Wherever the word "Newsletter" turns up in a line of the entries, copy that line.

--- INPUT FOR THIS TASK Enclosed Below ---

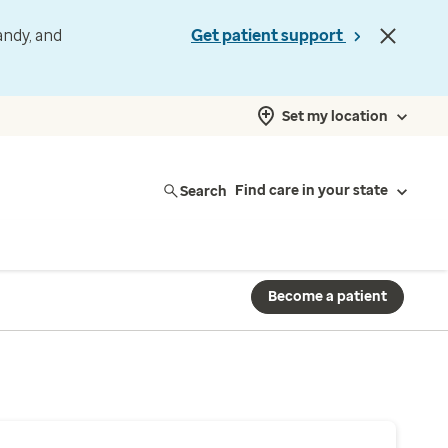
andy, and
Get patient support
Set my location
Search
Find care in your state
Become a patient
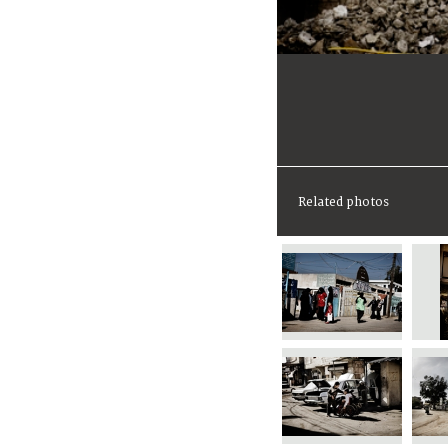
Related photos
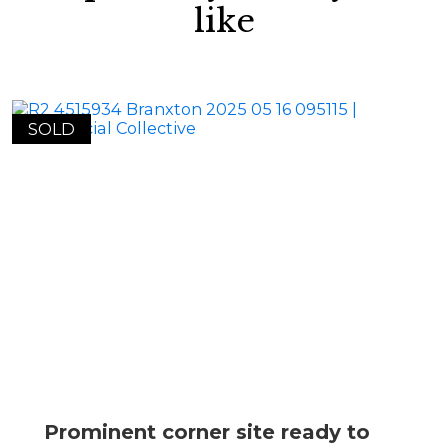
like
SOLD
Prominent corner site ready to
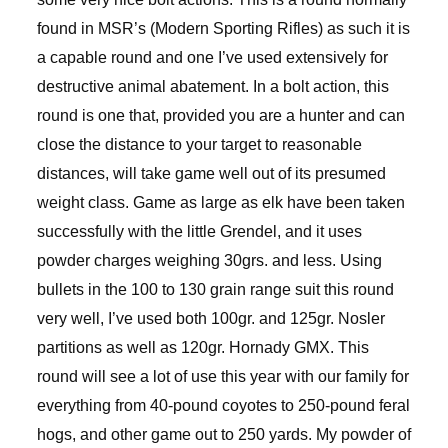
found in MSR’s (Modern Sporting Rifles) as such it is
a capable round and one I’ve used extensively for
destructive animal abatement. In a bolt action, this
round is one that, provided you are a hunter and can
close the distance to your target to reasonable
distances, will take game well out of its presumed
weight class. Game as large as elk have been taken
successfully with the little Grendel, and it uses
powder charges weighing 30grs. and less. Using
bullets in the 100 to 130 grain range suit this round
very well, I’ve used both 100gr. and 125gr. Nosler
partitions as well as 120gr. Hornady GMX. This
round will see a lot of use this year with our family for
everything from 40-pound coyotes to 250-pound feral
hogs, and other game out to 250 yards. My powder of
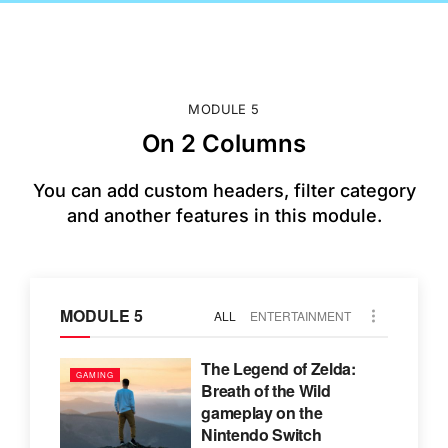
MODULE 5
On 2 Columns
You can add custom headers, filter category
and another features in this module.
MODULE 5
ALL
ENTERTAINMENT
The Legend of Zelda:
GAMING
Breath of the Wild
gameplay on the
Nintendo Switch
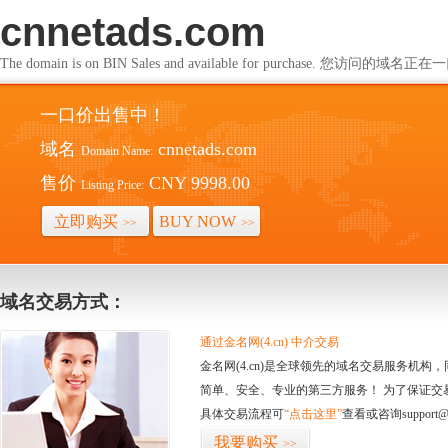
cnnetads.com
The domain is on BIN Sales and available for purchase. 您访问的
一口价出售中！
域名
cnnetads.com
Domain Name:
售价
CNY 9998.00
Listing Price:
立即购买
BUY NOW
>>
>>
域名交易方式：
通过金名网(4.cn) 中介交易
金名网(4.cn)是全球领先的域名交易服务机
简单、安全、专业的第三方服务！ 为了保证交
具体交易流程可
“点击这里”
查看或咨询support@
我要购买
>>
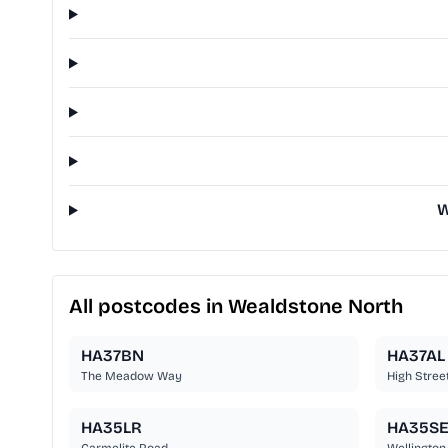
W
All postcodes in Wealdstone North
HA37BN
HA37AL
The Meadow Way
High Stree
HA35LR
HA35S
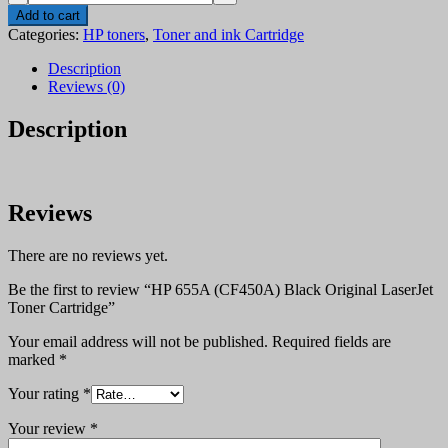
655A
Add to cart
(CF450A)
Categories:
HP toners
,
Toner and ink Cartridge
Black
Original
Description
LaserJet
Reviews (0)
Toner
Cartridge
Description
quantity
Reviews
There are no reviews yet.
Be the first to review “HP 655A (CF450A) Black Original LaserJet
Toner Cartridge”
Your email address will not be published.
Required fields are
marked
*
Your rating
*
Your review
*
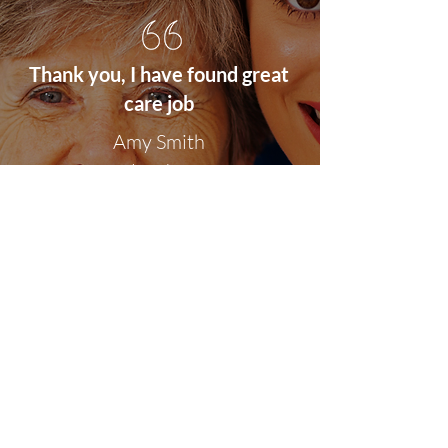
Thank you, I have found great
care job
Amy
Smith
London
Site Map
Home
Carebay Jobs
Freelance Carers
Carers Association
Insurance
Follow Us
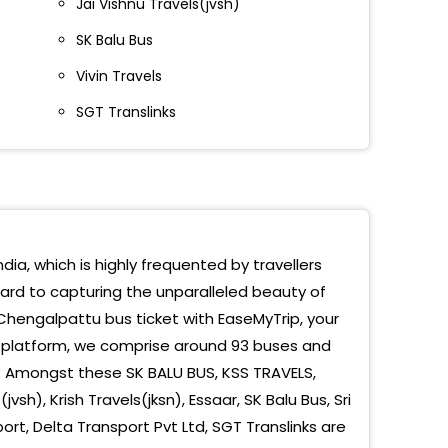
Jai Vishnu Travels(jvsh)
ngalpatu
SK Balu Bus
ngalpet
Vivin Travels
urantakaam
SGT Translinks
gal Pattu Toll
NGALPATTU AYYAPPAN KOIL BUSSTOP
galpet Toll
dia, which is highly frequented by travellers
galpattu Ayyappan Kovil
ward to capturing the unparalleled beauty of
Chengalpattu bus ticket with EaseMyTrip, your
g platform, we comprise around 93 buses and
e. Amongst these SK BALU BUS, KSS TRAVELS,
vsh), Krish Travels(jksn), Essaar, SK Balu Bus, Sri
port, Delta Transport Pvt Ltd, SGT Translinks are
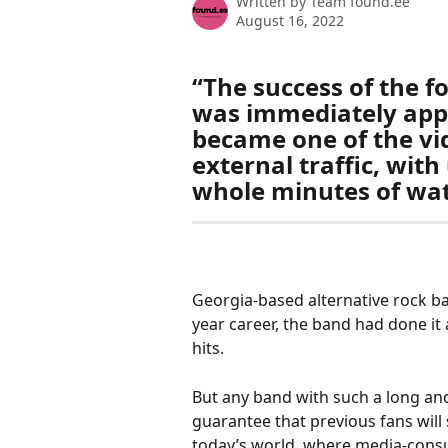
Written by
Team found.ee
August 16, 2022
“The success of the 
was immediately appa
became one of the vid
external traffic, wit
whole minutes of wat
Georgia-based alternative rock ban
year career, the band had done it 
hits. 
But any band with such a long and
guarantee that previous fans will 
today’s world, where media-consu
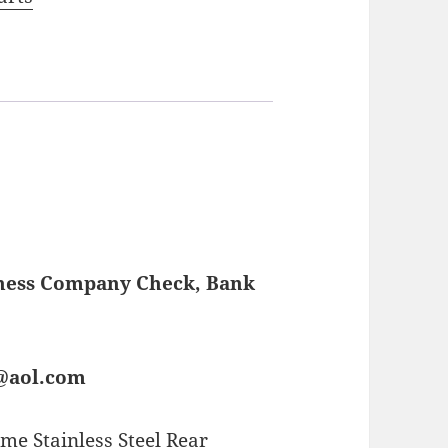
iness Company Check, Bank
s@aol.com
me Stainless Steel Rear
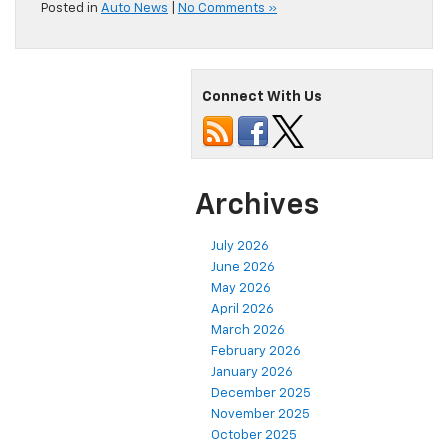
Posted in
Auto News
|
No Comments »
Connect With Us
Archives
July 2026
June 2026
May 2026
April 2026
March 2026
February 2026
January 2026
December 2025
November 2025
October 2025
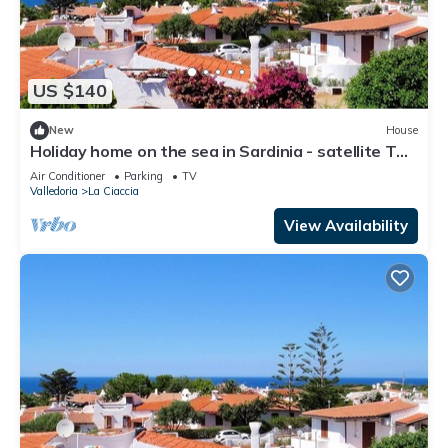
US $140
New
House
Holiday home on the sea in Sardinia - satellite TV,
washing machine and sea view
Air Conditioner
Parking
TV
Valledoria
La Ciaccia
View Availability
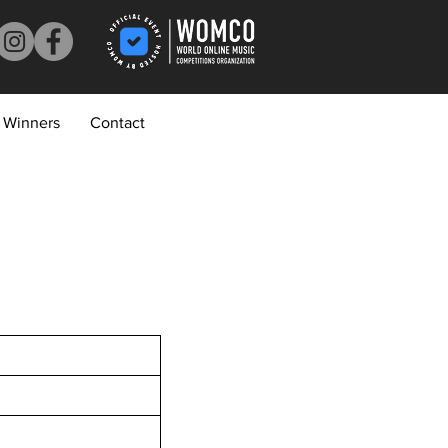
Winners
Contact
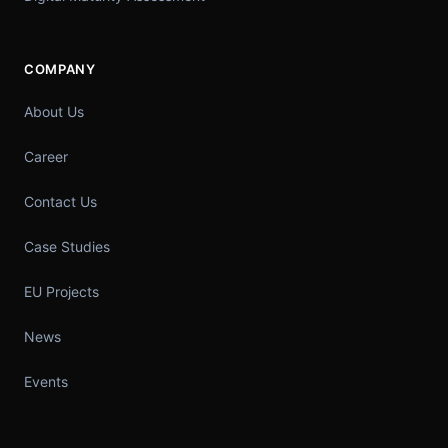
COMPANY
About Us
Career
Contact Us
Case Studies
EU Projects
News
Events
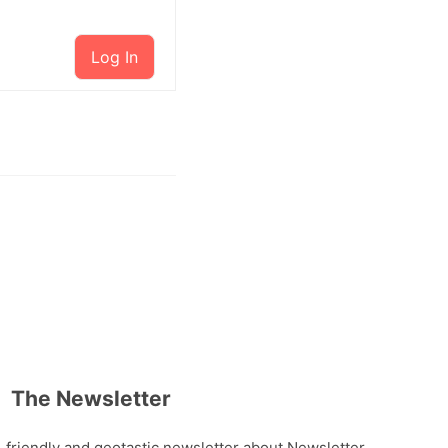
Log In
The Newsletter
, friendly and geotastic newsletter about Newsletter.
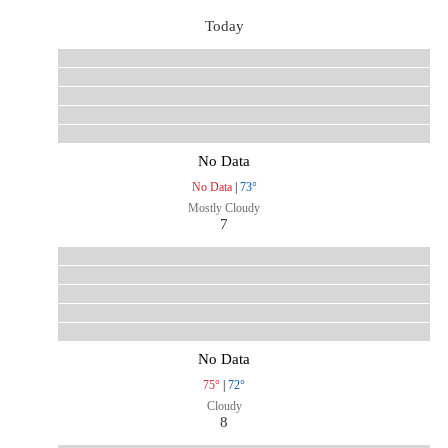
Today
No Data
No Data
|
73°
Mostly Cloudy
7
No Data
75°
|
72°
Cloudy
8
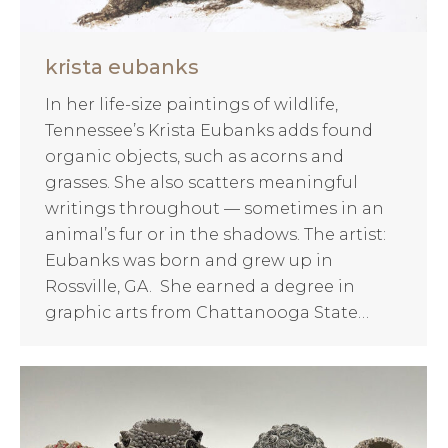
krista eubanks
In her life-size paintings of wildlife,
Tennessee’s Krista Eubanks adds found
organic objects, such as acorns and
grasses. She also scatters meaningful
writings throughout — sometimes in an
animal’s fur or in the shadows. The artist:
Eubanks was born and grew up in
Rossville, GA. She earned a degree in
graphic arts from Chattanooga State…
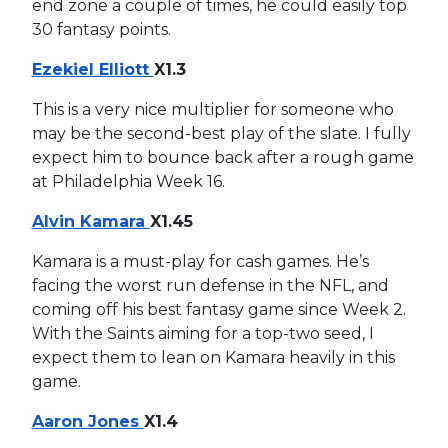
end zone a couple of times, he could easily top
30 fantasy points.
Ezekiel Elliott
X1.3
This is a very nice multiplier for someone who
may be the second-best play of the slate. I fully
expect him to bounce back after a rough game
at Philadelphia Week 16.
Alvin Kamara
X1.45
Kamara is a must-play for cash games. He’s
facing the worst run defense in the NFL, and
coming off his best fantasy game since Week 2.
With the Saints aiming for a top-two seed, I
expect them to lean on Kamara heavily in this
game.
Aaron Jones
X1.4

--- End of Enclosed INPUT FOR THIS TASK ---

### [SOLUTION BELOW]
The Newsletter
, friendly and geotastic newsletter about Newsletter.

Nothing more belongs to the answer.